Second, does something need a "history" to be valid?  Is anything new that just came around not real in some sense until it's got some history under its belt?  Furthermore, who decides how much history?  (I know this is a barrage of questions, but just one more...)  If nobody payed attention to anything new (eg an idea) until it had a history, would it end up ever having a history?  I think it would just sort of shrivel up and fade away.

I get the pride and the belonging associated with having a history.  There's magic in calling the elements at Samhain and knowing that hundreds of years ago there were some people doing the same sort of thing.  But that's just it; I feel the magic and the weight of age in the ancient celebrations I take part in, but I don't consider my faith to have a history.
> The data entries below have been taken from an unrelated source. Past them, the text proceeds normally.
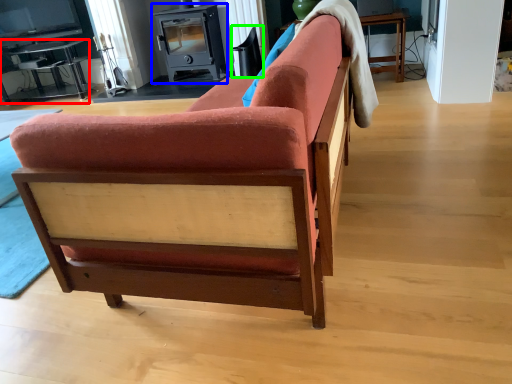 Question: Which object is the closest to the table (highlighted by a red box)? Choose among these: appliance (highlighted by a blue box) or swivel chair (highlighted by a green box).

Choices:
 (A) appliance
 (B) swivel chair

Answer: (A) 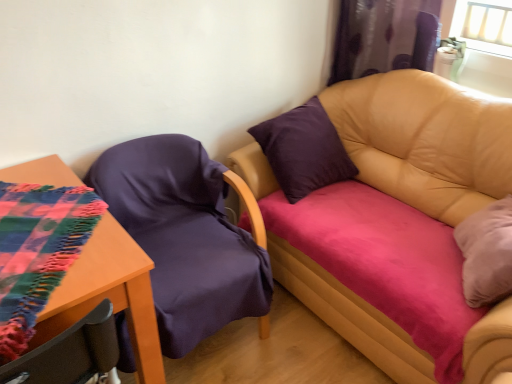 You are a GUI agent. You are given a task and a screenshot of the screen. Output one action in this format:
    pyautogui.click(x=<x>, y=<y>)
    Task: Click on the free spot above wooden table at lower left (from a real-world perspective)
    
    Given the screenshot: What is the action you would take?
    pyautogui.click(x=34, y=266) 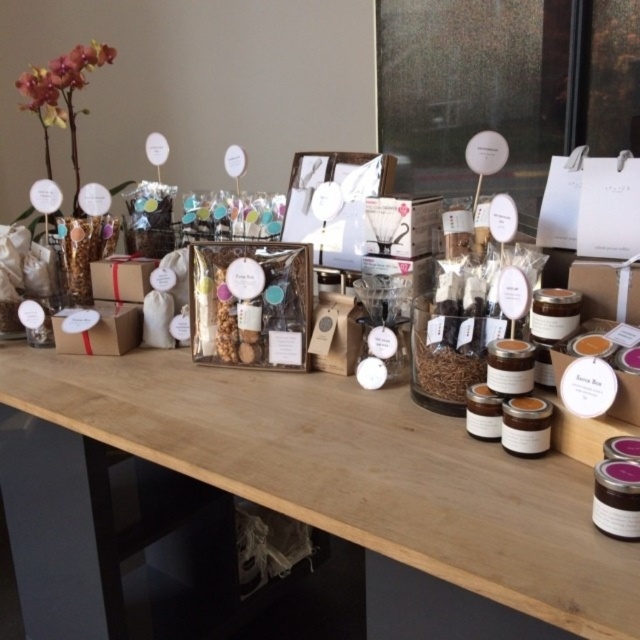 Question: Based on their relative distances, which object is farther from the wooden table at center?

Choices:
 (A) translucent glass jar at center
 (B) matte brown jar at center

Answer: (B)

Question: Does wooden table at center appear over translucent glass jar at center?

Choices:
 (A) no
 (B) yes

Answer: (A)

Question: Does wooden table at center have a smaller size compared to translucent glass jar at center?

Choices:
 (A) yes
 (B) no

Answer: (B)

Question: Is translucent glass jar at center positioned in front of matte brown jar at center?

Choices:
 (A) yes
 (B) no

Answer: (B)

Question: Which object is farther from the camera taking this photo?

Choices:
 (A) wooden table at center
 (B) matte brown jar at center

Answer: (B)

Question: Which of these objects is positioned closest to the matte brown jar at center?

Choices:
 (A) wooden table at center
 (B) translucent glass jar at center

Answer: (B) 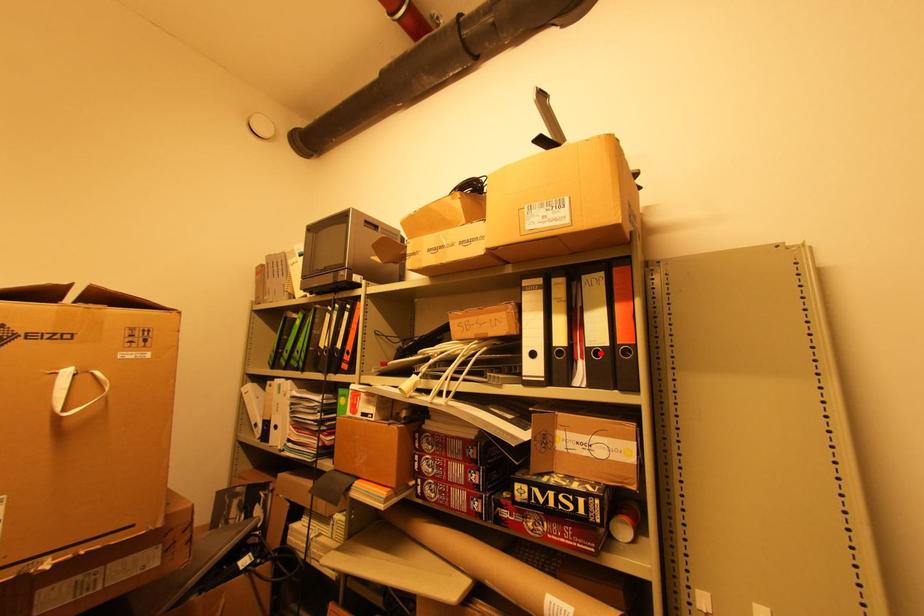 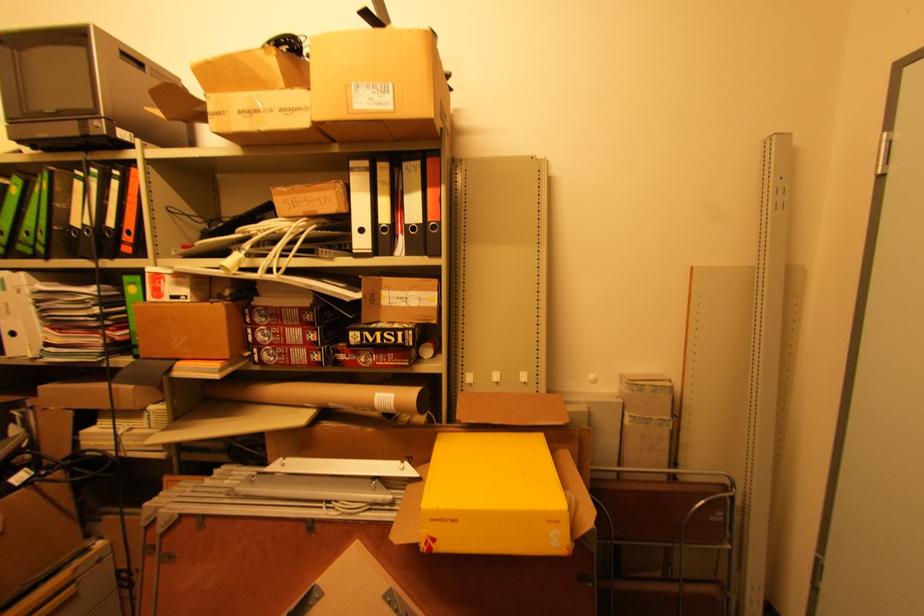 Find the pixel in the second image that matches the highlighted location in the first image.

(417, 229) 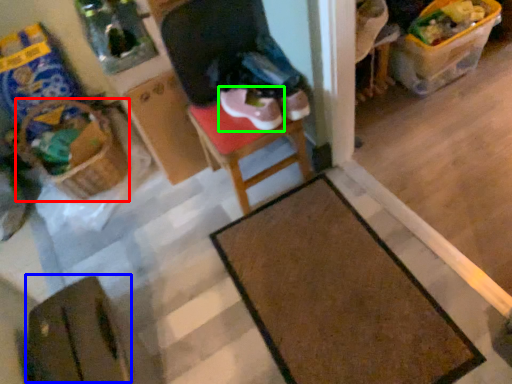 Question: Which object is the farthest from basket (highlighted by a red box)? Choose among these: wide (highlighted by a blue box) or footwear (highlighted by a green box).

Choices:
 (A) wide
 (B) footwear

Answer: (A) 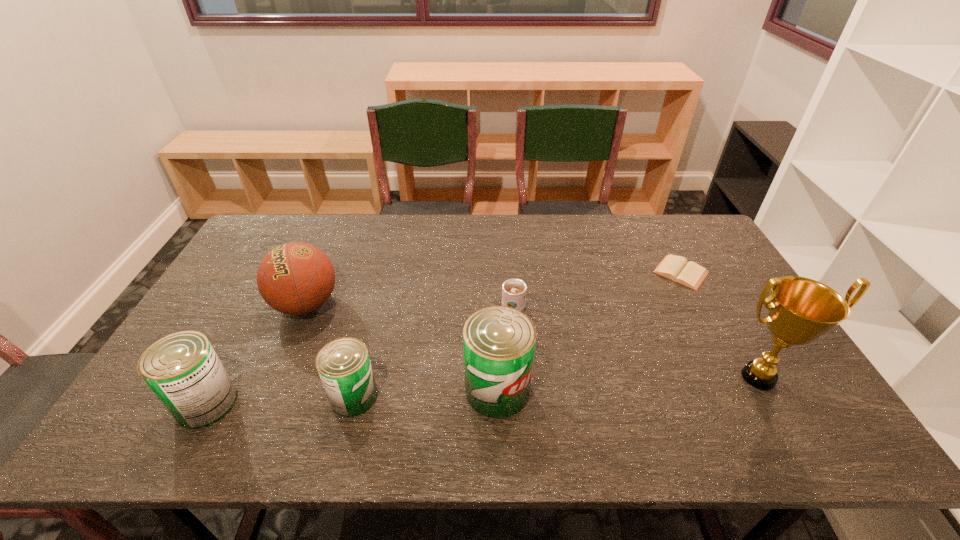 Identify the location of free space located 0.160m on the back of the rightmost can. (494, 319).

The image size is (960, 540). I want to click on blank space located 0.320m on the front of the shortest object, so click(x=736, y=377).

I want to click on free spot located 0.340m on the side with the handle of the cup, so click(507, 230).

The image size is (960, 540). I want to click on free space located on the side with the handle of the cup, so click(511, 283).

Where is `blank space located 0.070m on the side with the handle of the cup`? The image size is (960, 540). blank space located 0.070m on the side with the handle of the cup is located at coordinates (511, 279).

You are a GUI agent. You are given a task and a screenshot of the screen. Output one action in this format:
    pyautogui.click(x=<x>, y=<y>)
    Task: Click on the free space located on the right of the basketball
    Image resolution: width=960 pixels, height=540 pixels.
    Given the screenshot: What is the action you would take?
    pyautogui.click(x=412, y=305)

Locate an element on the screen. Image resolution: width=960 pixels, height=540 pixels. award that is at the near edge is located at coordinates (800, 310).

The image size is (960, 540). I want to click on object at the left edge, so (x=183, y=370).

Identify the location of diary present at the right edge. The width and height of the screenshot is (960, 540). (676, 268).

The width and height of the screenshot is (960, 540). I want to click on award situated at the right edge, so click(x=800, y=310). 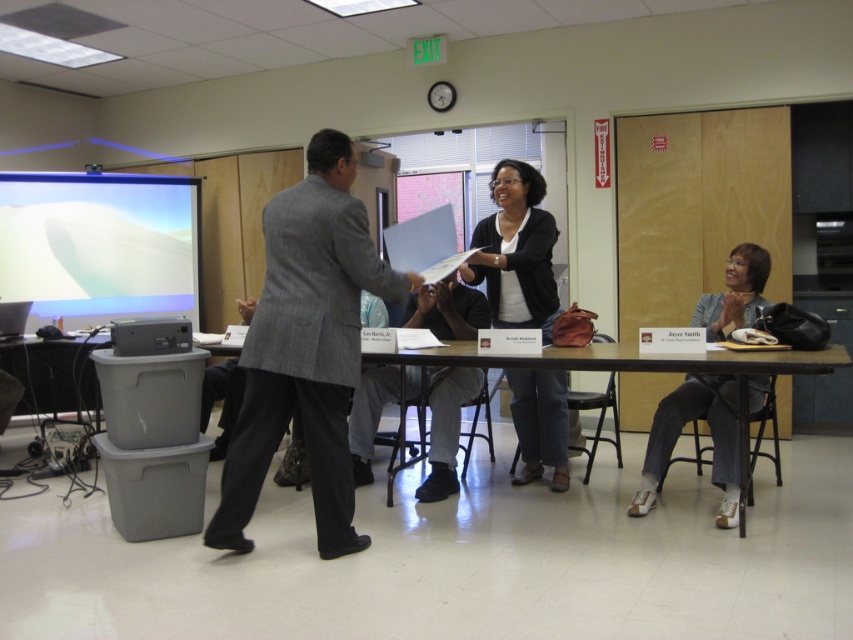 Question: Can you confirm if gray textured suit at center is positioned below denim jeans at lower right?

Choices:
 (A) yes
 (B) no

Answer: (B)

Question: Based on their relative distances, which object is nearer to the denim jeans at lower right?

Choices:
 (A) wooden table at center
 (B) matte black sweater at center
 (C) white matte projection screen at upper left

Answer: (A)

Question: Among these objects, which one is nearest to the camera?

Choices:
 (A) gray textured suit at center
 (B) matte black sweater at center
 (C) wooden table at center

Answer: (A)

Question: Can you confirm if gray textured suit at center is smaller than wooden table at center?

Choices:
 (A) yes
 (B) no

Answer: (A)

Question: Which of these objects is positioned farthest from the matte black sweater at center?

Choices:
 (A) wooden table at center
 (B) denim jeans at lower right
 (C) gray textured suit at center

Answer: (C)

Question: Does gray textured suit at center have a smaller size compared to wooden table at center?

Choices:
 (A) yes
 (B) no

Answer: (A) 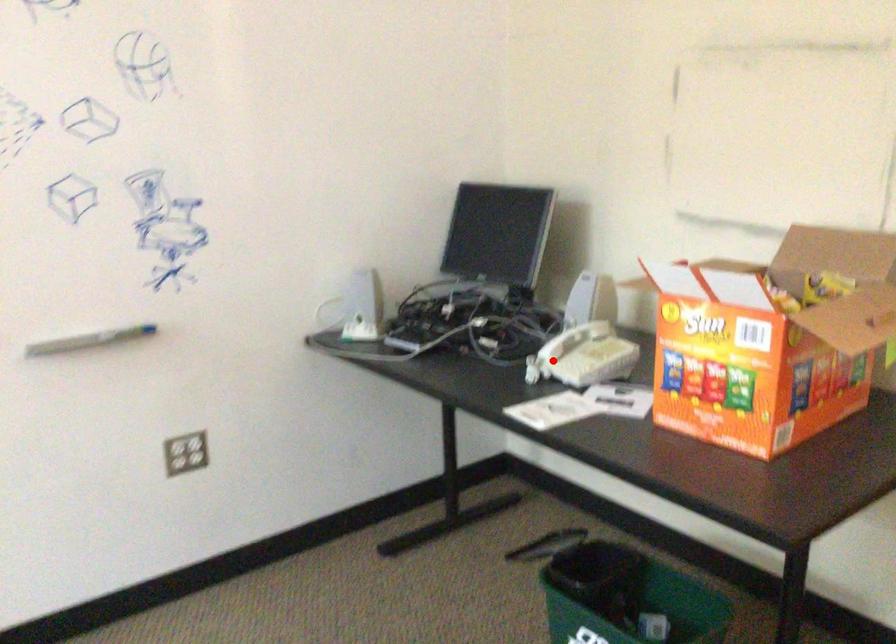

I have thought about what will happen to my ideas when I die.  In all likelihood many of them (ie the original ones) will die with me.  But that's part of the reasoning behind this blog; I can share my ideas and (knowing the internet) they'll be around, somewhere, as long as there are computers, and maybe someone, someday will read them and think "huh, that makes sense to me" and incorporate it into their belief system.  Yeah, I could write a whole religion.  I've thought about it, many times.  But maybe I don't want anyone else to believe exactly what I believe.  I avoid labeling my collection of beliefs as a religion, and instead prefer to call it a faith because the word "faith" has a very personal element to it.  Perhaps it's just the connotation--brought of popular culture and my experiences--and not the annotation of the words that makes me consider religion and faith as different, but even if it is, the connotation is what actually matters in everyday usage.  Hold on a sec, I'll look it up............ yeah, it is sort of the connotation.  Although they do have slightly different definitions (according to Dictionary.com), the difference is mostly in the semantics.

The previous paragraph was [for the first two sentences] about the shelf-life of my ideas.  Because faith is personal to me and shouldn't be a copy/paste of another faith, my personal faith in all its [nonexistent] solemn glory is not something I want sticking around.  So history won't be an issue for me.

Various Pagan traditions (like Roman polytheism and ancient Celtic Druidism) were religions (in my sense of the word); there was a dogma and an established hierarchy of priests and such, and so they have a history as a religion.

I feel like this was a confusing post.  I apologize; I guess I have trouble articulating my ideas on history.  My main idea: my history is actually an amalgamation of the histories of the ideas from which I have drawn insight, and as a history is only about as long as I am old.  I don't claim to be a historical Druid or Roman polytheist or anything, so I can't claim all of their history.  I am just me.